Effective team leadership focuses on creating conditions for collective excellence through seven key functions: ensuring clarity and alignment, accountability, obstacle removal, emotional management, psychological safety, participation, and learning. These functions can be shared among team members - often leading to better performance than traditional command structures. Transformational leadership drives team members beyond basic duties, fostering coordination and collective success. Servant leadership, while seemingly soft, builds trust by focusing on team members' growth and needs. Research shows this approach enhances performance, organizational citizenship, and commitment while strengthening trust in leadership.

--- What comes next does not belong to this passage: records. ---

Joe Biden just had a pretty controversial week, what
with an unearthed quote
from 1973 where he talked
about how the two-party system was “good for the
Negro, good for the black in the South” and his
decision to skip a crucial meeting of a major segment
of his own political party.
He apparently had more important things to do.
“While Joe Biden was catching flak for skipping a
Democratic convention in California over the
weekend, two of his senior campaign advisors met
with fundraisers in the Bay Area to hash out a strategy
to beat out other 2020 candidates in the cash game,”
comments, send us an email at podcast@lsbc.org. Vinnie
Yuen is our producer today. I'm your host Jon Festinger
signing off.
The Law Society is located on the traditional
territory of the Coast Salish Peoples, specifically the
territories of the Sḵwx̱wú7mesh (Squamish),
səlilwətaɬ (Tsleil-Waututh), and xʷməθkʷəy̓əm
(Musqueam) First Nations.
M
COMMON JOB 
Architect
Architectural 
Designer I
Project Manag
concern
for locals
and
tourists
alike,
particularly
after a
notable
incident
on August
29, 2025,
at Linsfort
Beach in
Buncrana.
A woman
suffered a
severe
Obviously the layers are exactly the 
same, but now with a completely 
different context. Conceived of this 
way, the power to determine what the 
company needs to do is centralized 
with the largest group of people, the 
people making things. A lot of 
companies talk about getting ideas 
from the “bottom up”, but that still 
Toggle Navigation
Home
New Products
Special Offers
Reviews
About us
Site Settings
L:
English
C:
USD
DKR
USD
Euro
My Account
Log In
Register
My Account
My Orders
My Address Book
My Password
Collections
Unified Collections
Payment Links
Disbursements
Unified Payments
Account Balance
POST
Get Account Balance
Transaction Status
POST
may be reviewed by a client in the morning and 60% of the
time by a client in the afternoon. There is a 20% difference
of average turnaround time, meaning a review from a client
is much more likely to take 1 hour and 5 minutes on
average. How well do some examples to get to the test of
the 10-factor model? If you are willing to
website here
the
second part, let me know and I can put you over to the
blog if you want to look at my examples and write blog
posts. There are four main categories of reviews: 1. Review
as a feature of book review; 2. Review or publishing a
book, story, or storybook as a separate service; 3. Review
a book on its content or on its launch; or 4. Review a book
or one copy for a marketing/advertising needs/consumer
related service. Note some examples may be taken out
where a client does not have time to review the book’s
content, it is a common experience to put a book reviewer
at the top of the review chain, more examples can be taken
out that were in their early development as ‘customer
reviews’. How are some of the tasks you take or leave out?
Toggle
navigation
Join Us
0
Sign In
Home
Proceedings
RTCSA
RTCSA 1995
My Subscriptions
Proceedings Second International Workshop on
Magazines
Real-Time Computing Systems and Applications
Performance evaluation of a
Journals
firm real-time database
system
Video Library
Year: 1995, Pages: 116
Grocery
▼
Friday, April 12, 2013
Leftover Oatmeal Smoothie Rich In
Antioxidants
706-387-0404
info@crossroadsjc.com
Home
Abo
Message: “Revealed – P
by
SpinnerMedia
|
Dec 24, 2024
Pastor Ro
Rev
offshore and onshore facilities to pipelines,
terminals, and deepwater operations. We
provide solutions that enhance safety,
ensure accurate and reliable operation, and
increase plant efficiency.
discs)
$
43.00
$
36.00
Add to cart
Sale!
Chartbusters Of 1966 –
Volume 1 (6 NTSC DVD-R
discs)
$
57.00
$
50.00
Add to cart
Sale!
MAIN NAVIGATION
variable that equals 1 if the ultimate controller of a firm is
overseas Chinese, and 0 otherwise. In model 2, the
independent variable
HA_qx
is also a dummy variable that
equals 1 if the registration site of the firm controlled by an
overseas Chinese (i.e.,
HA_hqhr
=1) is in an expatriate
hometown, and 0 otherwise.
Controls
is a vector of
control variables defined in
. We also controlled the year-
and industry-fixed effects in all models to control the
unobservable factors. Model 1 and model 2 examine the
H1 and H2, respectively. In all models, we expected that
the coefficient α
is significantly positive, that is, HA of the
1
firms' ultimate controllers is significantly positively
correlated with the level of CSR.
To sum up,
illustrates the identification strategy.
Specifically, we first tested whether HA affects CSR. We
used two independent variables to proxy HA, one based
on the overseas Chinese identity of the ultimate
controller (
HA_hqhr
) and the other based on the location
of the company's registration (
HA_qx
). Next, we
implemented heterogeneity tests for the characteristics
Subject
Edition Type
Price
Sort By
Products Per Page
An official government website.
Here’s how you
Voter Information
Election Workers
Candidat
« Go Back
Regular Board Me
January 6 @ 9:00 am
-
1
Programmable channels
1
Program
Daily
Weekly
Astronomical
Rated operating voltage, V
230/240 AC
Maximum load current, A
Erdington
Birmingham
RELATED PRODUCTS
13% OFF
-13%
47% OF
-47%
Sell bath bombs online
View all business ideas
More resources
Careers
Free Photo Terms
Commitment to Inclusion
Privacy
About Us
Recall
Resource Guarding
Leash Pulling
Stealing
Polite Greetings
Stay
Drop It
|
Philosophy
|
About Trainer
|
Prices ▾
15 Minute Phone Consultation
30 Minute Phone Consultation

The principles of effective teamwork apply across vastly different environments. In healthcare, surgical teams that practice structured communication protocols experience 35% fewer complications. In aviation, crew resource management training reduced errors by teaching pilots and crew to communicate clearly regardless of hierarchy. In business, cross-functional teams with clear shared goals outperform siloed departments by 30% on innovation metrics. What these success stories share is intentional application of team science principles. They recognize that effective teamwork doesn't happen naturally - it requires deliberate practice, reflection, and adjustment. Teams that excel invest time in building shared understanding about goals and roles, establishing norms that encourage psychological safety, and creating processes for coordination and feedback. Context matters too. Teams operating in high-pressure environments need different support than those in stable conditions. Virtual teams face unique challenges requiring more explicit communication and connection-building activities. Teams with high diversity benefit from more time establishing shared understanding and norms. The principles remain consistent, but their application must be tailored to specific circumstances.
Start by assessing your team against the seven drivers. Team effectiveness combines current performance, resilience to setbacks, and sustained vitality for future challenges. Leaders must balance talent needs with preventing burnout. Build collective confidence through celebrating wins and foster psychological safety by modeling openness to mistakes. Regular debriefs and clear communication about priorities keep the team aligned. Team members should anticipate needs, offer and accept help readily, and prioritize finding solutions over being right. Give and receive feedback constructively while avoiding toxic behaviors and representing the team well externally. In today's complex world, effective teamwork isn't optional - it's a strategic necessity driving innovation, performance, and resilience. Understanding and applying the seven drivers creates both better outcomes and experiences for everyone involved.